(Stored data entries)
━━━
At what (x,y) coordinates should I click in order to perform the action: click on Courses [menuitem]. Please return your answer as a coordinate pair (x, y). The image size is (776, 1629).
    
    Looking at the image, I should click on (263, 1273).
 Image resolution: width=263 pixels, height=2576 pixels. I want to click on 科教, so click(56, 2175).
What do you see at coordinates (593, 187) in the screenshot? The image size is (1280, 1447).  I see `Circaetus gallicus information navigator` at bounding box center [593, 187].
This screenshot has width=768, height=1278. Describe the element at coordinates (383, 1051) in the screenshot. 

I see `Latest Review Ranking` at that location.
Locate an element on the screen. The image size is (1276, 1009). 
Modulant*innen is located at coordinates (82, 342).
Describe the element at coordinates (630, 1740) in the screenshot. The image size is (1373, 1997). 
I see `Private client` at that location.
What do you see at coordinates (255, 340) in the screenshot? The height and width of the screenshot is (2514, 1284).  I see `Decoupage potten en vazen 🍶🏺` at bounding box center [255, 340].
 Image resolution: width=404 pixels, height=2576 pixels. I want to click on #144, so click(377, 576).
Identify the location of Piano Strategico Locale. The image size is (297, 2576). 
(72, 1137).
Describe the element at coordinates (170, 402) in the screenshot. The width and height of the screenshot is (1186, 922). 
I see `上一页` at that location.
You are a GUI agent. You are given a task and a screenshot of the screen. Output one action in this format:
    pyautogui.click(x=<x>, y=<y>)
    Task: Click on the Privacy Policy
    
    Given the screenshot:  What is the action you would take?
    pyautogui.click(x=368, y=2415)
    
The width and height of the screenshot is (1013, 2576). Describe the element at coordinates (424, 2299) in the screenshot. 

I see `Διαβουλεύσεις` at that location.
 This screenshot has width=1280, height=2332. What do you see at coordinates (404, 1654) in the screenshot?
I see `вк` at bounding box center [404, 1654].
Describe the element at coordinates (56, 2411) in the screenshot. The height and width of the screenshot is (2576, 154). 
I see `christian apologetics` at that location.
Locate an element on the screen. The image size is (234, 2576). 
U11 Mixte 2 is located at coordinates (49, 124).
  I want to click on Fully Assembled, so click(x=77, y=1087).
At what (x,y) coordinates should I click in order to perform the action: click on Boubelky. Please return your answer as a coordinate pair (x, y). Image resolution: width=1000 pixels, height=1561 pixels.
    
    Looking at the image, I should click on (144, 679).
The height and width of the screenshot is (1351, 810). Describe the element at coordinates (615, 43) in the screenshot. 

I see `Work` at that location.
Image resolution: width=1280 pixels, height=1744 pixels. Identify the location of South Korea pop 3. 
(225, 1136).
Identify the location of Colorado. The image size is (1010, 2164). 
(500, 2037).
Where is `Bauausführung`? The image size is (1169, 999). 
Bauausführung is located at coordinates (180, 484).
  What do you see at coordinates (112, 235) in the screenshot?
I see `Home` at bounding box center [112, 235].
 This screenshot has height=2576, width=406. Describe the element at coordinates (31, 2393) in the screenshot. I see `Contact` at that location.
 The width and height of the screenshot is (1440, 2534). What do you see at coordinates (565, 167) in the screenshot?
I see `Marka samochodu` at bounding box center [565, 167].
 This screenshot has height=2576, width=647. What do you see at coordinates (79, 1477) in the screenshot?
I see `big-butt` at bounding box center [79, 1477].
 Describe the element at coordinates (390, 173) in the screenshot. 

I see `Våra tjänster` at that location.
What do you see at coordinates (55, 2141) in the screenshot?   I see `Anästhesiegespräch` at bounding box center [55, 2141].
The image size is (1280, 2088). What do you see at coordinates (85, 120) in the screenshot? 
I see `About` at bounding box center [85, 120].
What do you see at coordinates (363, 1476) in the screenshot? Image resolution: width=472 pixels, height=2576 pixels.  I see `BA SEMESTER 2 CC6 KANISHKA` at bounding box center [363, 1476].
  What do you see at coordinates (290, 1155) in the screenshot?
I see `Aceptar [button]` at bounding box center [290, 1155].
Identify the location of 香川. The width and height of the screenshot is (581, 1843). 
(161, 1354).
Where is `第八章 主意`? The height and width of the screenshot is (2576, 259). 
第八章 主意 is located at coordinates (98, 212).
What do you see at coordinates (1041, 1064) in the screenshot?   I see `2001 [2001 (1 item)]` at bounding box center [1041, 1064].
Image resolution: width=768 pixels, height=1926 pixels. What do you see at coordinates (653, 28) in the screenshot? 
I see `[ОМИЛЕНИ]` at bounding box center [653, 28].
━━━
All entries shown above should be duplicated without a single difference.

Solution to the exercise:
At what (x,y) coordinates should I click in order to perform the action: click on Courses [menuitem]. Please return your answer as a coordinate pair (x, y). The image size is (776, 1629).
    
    Looking at the image, I should click on (263, 1273).
 Image resolution: width=263 pixels, height=2576 pixels. I want to click on 科教, so click(56, 2175).
What do you see at coordinates (593, 187) in the screenshot? The image size is (1280, 1447).  I see `Circaetus gallicus information navigator` at bounding box center [593, 187].
This screenshot has width=768, height=1278. Describe the element at coordinates (383, 1051) in the screenshot. 

I see `Latest Review Ranking` at that location.
Locate an element on the screen. The image size is (1276, 1009). 
Modulant*innen is located at coordinates (82, 342).
Describe the element at coordinates (630, 1740) in the screenshot. The image size is (1373, 1997). 
I see `Private client` at that location.
What do you see at coordinates (255, 340) in the screenshot? The height and width of the screenshot is (2514, 1284).  I see `Decoupage potten en vazen 🍶🏺` at bounding box center [255, 340].
 Image resolution: width=404 pixels, height=2576 pixels. I want to click on #144, so click(377, 576).
Identify the location of Piano Strategico Locale. The image size is (297, 2576). 
(72, 1137).
Describe the element at coordinates (170, 402) in the screenshot. The width and height of the screenshot is (1186, 922). 
I see `上一页` at that location.
You are a GUI agent. You are given a task and a screenshot of the screen. Output one action in this format:
    pyautogui.click(x=<x>, y=<y>)
    Task: Click on the Privacy Policy
    
    Given the screenshot:  What is the action you would take?
    pyautogui.click(x=368, y=2415)
    
The width and height of the screenshot is (1013, 2576). Describe the element at coordinates (424, 2299) in the screenshot. 

I see `Διαβουλεύσεις` at that location.
 This screenshot has width=1280, height=2332. What do you see at coordinates (404, 1654) in the screenshot?
I see `вк` at bounding box center [404, 1654].
Describe the element at coordinates (56, 2411) in the screenshot. The height and width of the screenshot is (2576, 154). 
I see `christian apologetics` at that location.
Locate an element on the screen. The image size is (234, 2576). 
U11 Mixte 2 is located at coordinates (49, 124).
  I want to click on Fully Assembled, so click(x=77, y=1087).
At what (x,y) coordinates should I click in order to perform the action: click on Boubelky. Please return your answer as a coordinate pair (x, y). Image resolution: width=1000 pixels, height=1561 pixels.
    
    Looking at the image, I should click on (144, 679).
The height and width of the screenshot is (1351, 810). Describe the element at coordinates (615, 43) in the screenshot. 

I see `Work` at that location.
Image resolution: width=1280 pixels, height=1744 pixels. Identify the location of South Korea pop 3. 
(225, 1136).
Identify the location of Colorado. The image size is (1010, 2164). 
(500, 2037).
Where is `Bauausführung`? The image size is (1169, 999). 
Bauausführung is located at coordinates (180, 484).
  What do you see at coordinates (112, 235) in the screenshot?
I see `Home` at bounding box center [112, 235].
 This screenshot has height=2576, width=406. Describe the element at coordinates (31, 2393) in the screenshot. I see `Contact` at that location.
 The width and height of the screenshot is (1440, 2534). What do you see at coordinates (565, 167) in the screenshot?
I see `Marka samochodu` at bounding box center [565, 167].
 This screenshot has height=2576, width=647. What do you see at coordinates (79, 1477) in the screenshot?
I see `big-butt` at bounding box center [79, 1477].
 Describe the element at coordinates (390, 173) in the screenshot. 

I see `Våra tjänster` at that location.
What do you see at coordinates (55, 2141) in the screenshot?   I see `Anästhesiegespräch` at bounding box center [55, 2141].
The image size is (1280, 2088). What do you see at coordinates (85, 120) in the screenshot? 
I see `About` at bounding box center [85, 120].
What do you see at coordinates (363, 1476) in the screenshot? Image resolution: width=472 pixels, height=2576 pixels.  I see `BA SEMESTER 2 CC6 KANISHKA` at bounding box center [363, 1476].
  What do you see at coordinates (290, 1155) in the screenshot?
I see `Aceptar [button]` at bounding box center [290, 1155].
Identify the location of 香川. The width and height of the screenshot is (581, 1843). 
(161, 1354).
Where is `第八章 主意`? The height and width of the screenshot is (2576, 259). 
第八章 主意 is located at coordinates (98, 212).
What do you see at coordinates (1041, 1064) in the screenshot?   I see `2001 [2001 (1 item)]` at bounding box center [1041, 1064].
Image resolution: width=768 pixels, height=1926 pixels. What do you see at coordinates (653, 28) in the screenshot? 
I see `[ОМИЛЕНИ]` at bounding box center [653, 28].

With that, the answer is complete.